> WHAT THE EXERCISE ASKS: All of the records that follow need to be copied word for word, without the pictures.

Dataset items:
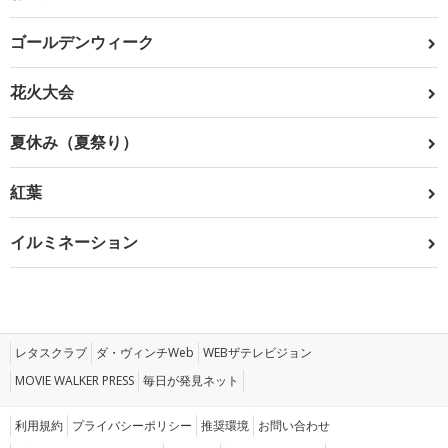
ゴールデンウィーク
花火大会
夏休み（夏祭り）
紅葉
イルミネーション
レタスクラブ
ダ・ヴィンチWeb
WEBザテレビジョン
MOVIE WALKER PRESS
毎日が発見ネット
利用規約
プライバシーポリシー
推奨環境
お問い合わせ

> ANSWER SECTION:
ゴールデンウィーク
花火大会
夏休み（夏祭り）
紅葉
イルミネーション
レタスクラブ
ダ・ヴィンチWeb
WEBザテレビジョン
MOVIE WALKER PRESS
毎日が発見ネット
利用規約
プライバシーポリシー
推奨環境
お問い合わせ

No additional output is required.